Task:
In the listing below, a line holding "2019 (884, 581)" and a line holding "2018 (800, 581)" mark the range. Retype both exactly, with all lines between them.

::::::::

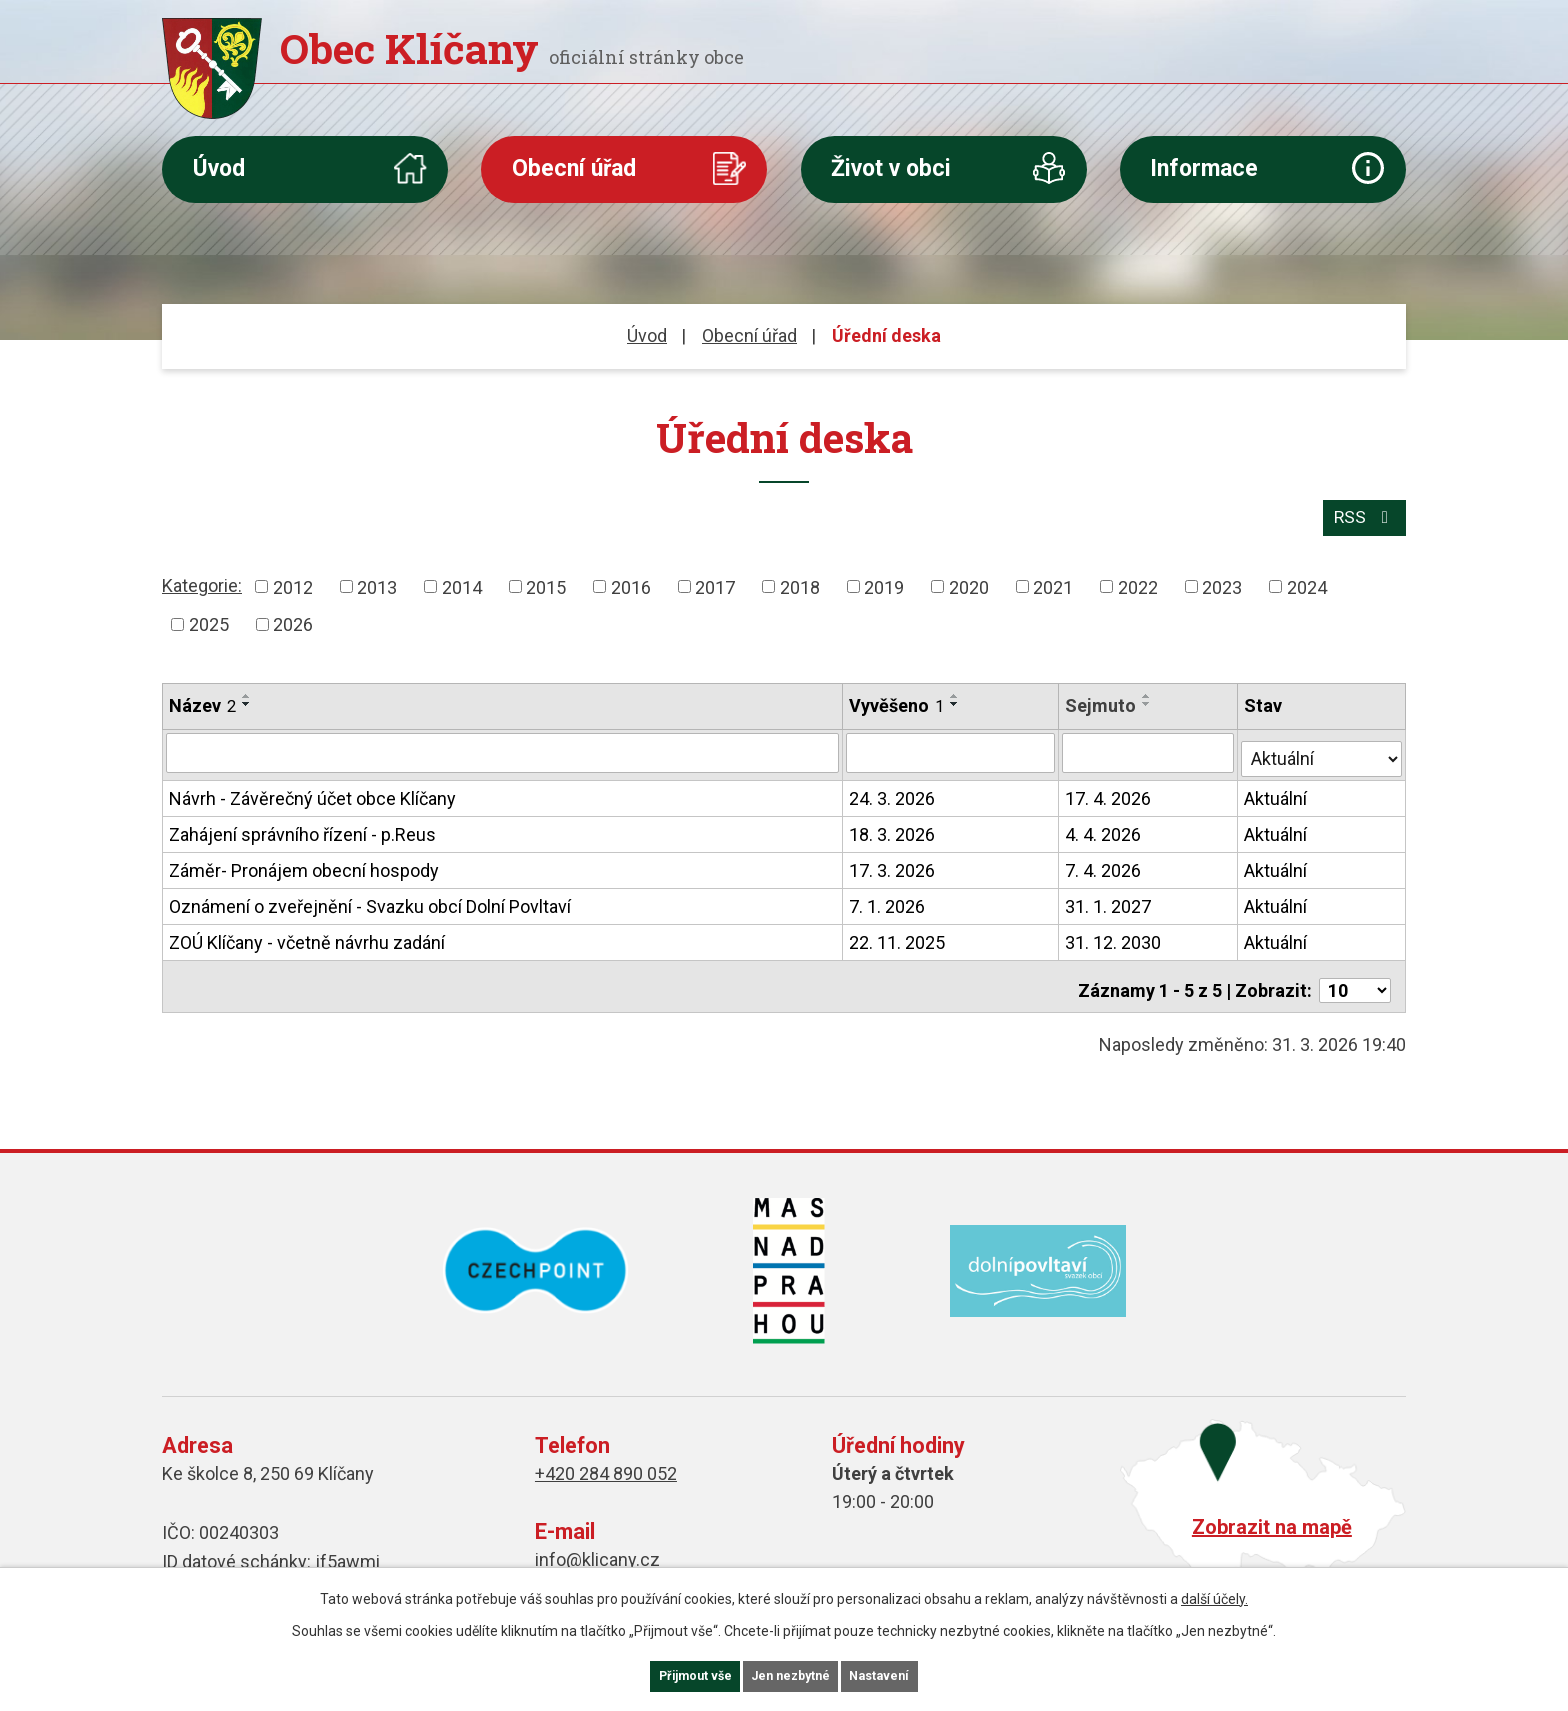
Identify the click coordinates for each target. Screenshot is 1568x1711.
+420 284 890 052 (606, 1453)
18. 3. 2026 (893, 822)
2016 (631, 581)
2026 (293, 619)
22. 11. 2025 (898, 930)
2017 (715, 581)
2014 (462, 581)
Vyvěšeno (897, 700)
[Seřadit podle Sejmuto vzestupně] (1149, 691)
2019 (884, 581)
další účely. (1214, 1594)
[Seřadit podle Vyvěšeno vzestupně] (956, 691)
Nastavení (914, 1674)
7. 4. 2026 (1105, 858)
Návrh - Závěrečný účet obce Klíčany (312, 786)
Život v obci (891, 168)
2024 (1307, 581)
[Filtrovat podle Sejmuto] (1150, 746)
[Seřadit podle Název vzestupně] (247, 691)
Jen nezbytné (792, 1674)
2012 (293, 581)
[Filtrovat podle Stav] (1322, 744)
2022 (1138, 581)
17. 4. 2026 (1110, 786)
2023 (1222, 581)
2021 (1053, 581)
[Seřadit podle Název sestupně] (247, 699)
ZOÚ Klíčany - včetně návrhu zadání (307, 930)
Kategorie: (202, 579)
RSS (1362, 511)
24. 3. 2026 (893, 786)
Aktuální (1277, 786)
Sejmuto (1102, 700)
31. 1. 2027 (1110, 894)
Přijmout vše (662, 1674)
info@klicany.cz (597, 1540)
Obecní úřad (574, 168)
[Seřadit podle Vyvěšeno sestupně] (956, 699)
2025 (209, 619)
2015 (546, 581)
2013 (377, 581)
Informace (1204, 168)
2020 (969, 581)
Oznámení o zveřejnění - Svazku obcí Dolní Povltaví (370, 894)
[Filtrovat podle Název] (503, 746)
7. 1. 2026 (888, 894)
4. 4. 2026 (1105, 822)
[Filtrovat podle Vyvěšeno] (952, 746)
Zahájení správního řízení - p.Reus (302, 822)
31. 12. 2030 (1115, 930)
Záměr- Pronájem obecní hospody (304, 858)
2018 (800, 581)
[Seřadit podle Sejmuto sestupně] (1149, 699)
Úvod (219, 168)
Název (202, 700)
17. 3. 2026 (893, 858)
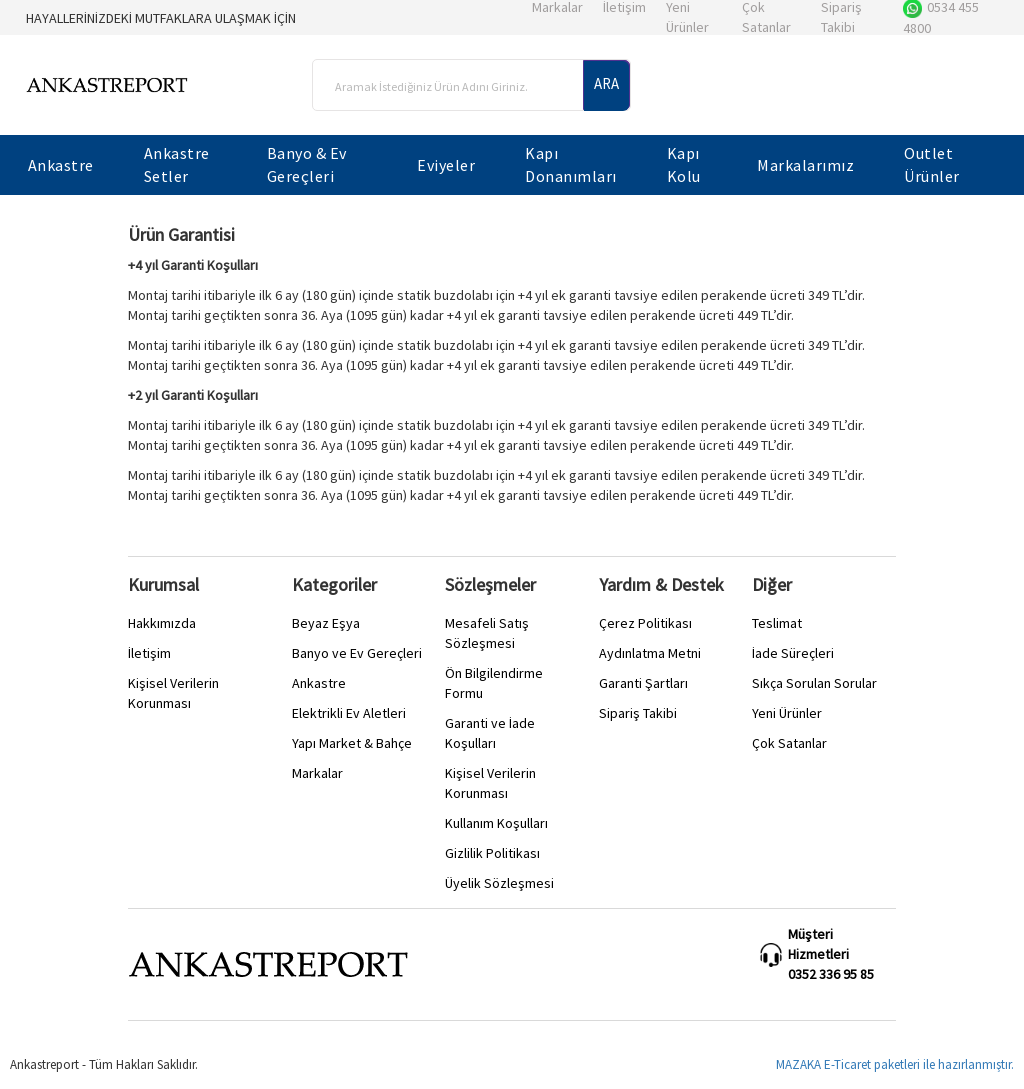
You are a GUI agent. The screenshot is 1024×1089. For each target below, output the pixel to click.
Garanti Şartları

::::::::

Written response:
2019 (884, 581)
další účely. (1214, 1594)
[Seřadit podle Vyvěšeno vzestupně] (956, 691)
Nastavení (914, 1674)
7. 4. 2026 (1105, 858)
Návrh - Závěrečný účet obce Klíčany (312, 786)
Život v obci (891, 168)
2024 (1307, 581)
[Filtrovat podle Sejmuto] (1150, 746)
[Seřadit podle Název vzestupně] (247, 691)
Jen nezbytné (792, 1674)
2012 (293, 581)
[Filtrovat podle Stav] (1322, 744)
2022 (1138, 581)
17. 4. 2026 (1110, 786)
2023 (1222, 581)
2021 (1053, 581)
[Seřadit podle Název sestupně] (247, 699)
ZOÚ Klíčany - včetně návrhu zadání (307, 930)
Kategorie: (202, 579)
RSS (1362, 511)
24. 3. 2026 (893, 786)
Aktuální (1277, 786)
Sejmuto (1102, 700)
31. 1. 2027 (1110, 894)
Přijmout vše (662, 1674)
info@klicany.cz (597, 1540)
Obecní úřad (574, 168)
[Seřadit podle Vyvěšeno sestupně] (956, 699)
2025 (209, 619)
2015 (546, 581)
2013 (377, 581)
Informace (1204, 168)
2020 (969, 581)
Oznámení o zveřejnění - Svazku obcí Dolní Povltaví (370, 894)
[Filtrovat podle Název] (503, 746)
7. 1. 2026 (888, 894)
4. 4. 2026 (1105, 822)
[Filtrovat podle Vyvěšeno] (952, 746)
Zahájení správního řízení - p.Reus (302, 822)
31. 12. 2030 (1115, 930)
Záměr- Pronájem obecní hospody (304, 858)
2018 (800, 581)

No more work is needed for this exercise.